The Book Of Dreams Brings Back All Your Memories

The Book Of Dreams Brings Back All Your Memories

The retro-facing side of British social media has been abuzz for the last few days with a very neat piece of marketing form the catalogue retailer Argos: they’ve digitised all their catalogues since 1975 and put them online. While this contains a cross-section of over four decades’ styles, fads, and ephemera, it also gives the browser a fascinating look at a host of retrotechnology from a contemporary viewpoint rather than through the rose-tinted glasses of 2019. It may not be a hack, but we guarantee you’ll spend a while browsing it!

The 1975 edition as you might expect doesn’t have any computers, as the Altair 8800 probably wasn’t intended for the British retail market. There’s a feeling of a byegone era about to implode as we see typewriters, though the few calculators do give a hint of what is to come even if they do include slide rules and a couple of Olivetti mechanical models. Even the electronic digital watch is too much of a novelty to yet grace these pages. Entertainment is all analogue, with plenty of vinyl and cassette, plus the very 8-track player we did a teardown on a while back.

It's difficult to explain in 2019 how mind-blowing seeing one of these for the first time was.
It’s difficult to explain in 2019 how mind-blowing seeing one of these for the first time was.

By 1977 not much has changed as for the most part we’re still in the analogue world of 1970s Britain, but a few hints are there of what is to come. TV games have made an appearance, though only as single-game Pong style consoles rather than what we’d recognise as a console. That would wait until 1979, with the Atari 2600 appearing alongside the Texas Instruments Speak and Spell in the toy section rather than alongside the televisions. There they are again in 1980, joined by the Milton Bradley BigTrak for fans of programmable toys, and in 1981 by the Mattel Intellivision.
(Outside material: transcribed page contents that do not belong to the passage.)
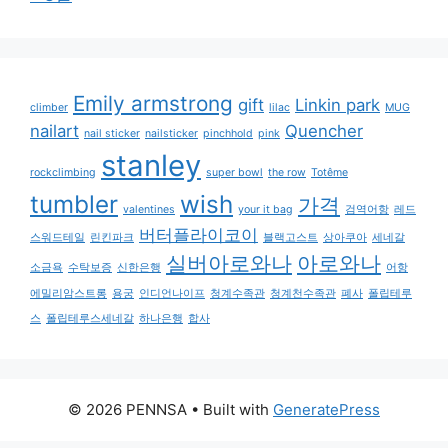
Emily armstrong
gift
Linkin park
climber
lilac
MUG
nailart
Quencher
nail sticker
nailsticker
pinchhold
pink
stanley
rockclimbing
super bowl
the row
Totême
tumbler
wish
가격
valentines
your it bag
검역어항
레드
버터플라이코이
스워드테일
린킨파크
블랙고스트
상아쿠아
세네갈
실버아로와나
아로와나
소금욕
수탁보증
신한은행
어항
에밀리암스트롱
용궁
인디언나이프
청계수족관
청계천수족관
폐사
폴립테루
스
폴립테루스세네갈
하나은행
합사
© 2026 PENNSA
• Built with
GeneratePress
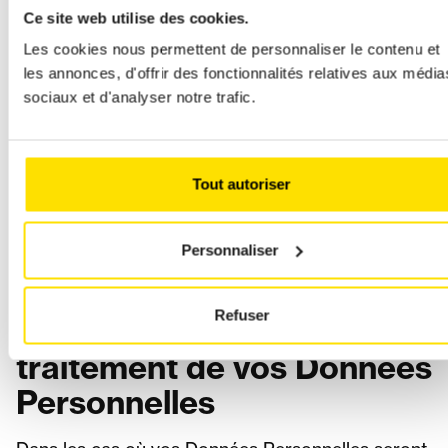
Ce site web utilise des cookies.
Dans le cadre de la vente de produits et/ou des
Les cookies nous permettent de personnaliser le contenu et
prestations de services de l’ACL Group, vos
les annonces, d'offrir des fonctionnalités relatives aux média
Données Personnelles collectées à cette occasion
sociaux et d'analyser notre trafic.
seront traitées pour d’autres finalités spécifiques
à la vente de ces produits et/ou prestations de
ces services, qui font l’objetde conditions
Tout autoriser
générales spécifiques disponibles auprès de l’ACL
Group.
Personnaliser
Vous pouvez retirer votre
Refuser
consentement au
traitement de vos Données
Personnelles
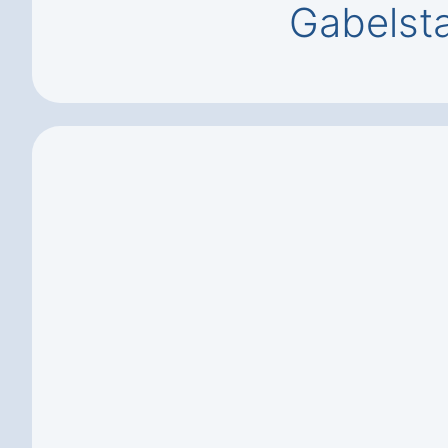
Gabelsta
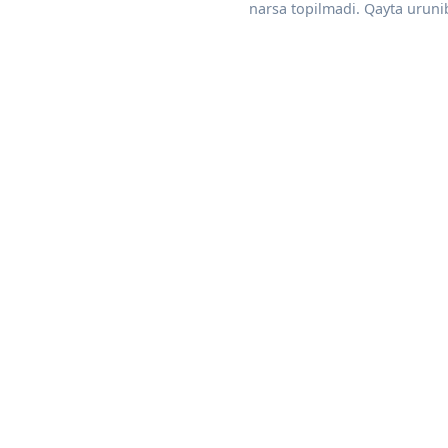
narsa topilmadi. Qayta urunib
Surprisingly 1982 is not all about the Sinclair ZX81 and ZX Spectrum, instead we see the first computer with a keyboard and it may be a name you’ve never heard of. The Philips G7000 was the European name for the Magnavox Odyssey, which was a relatively venerable four years old by the time Argos had it. If this is unexpected then perhaps it relates to how home computers were sold in the early 1980s, with more traditional retail outlets such as the WH Smiths newsagent having exclusive deals with manufacturers and selling them to parents as an education aid rather than to children as a toy. While we’re in 1982, it’s worth noting the brief appearance of CB radios as the CB boom was on a definite downslope.

For 1983 the home computer cat is well and truly out of the bag. Mattel, Commodore, and Texas Instruments are all there alongside the earlier consoles, which have melted away in 1984 as the ZX Spectrum and Atari 600 join the line-up. We are a world away from the first catalogue nearly a decade earlier, and the world will never be the same again. Succeeding years bring us through the history of home computers and consoles, dive into any of the catalogues and you’ll find them alongside the VHS video recorders and Eternal Beau breadbins.

Browsing this archive will provide a lot of readers with a chance to look again at the tech they had in their youth or wished they’d had in their youth. As a writer it’s been a particularly interesting journey not only through products once lusted after, but those from a decade earlier which arrived for repair or teardown by a teenaged hardware hacker. This has taken an hour of browsing through the pages to compile, don’t blame us if they occupy a similar proportion of your time too!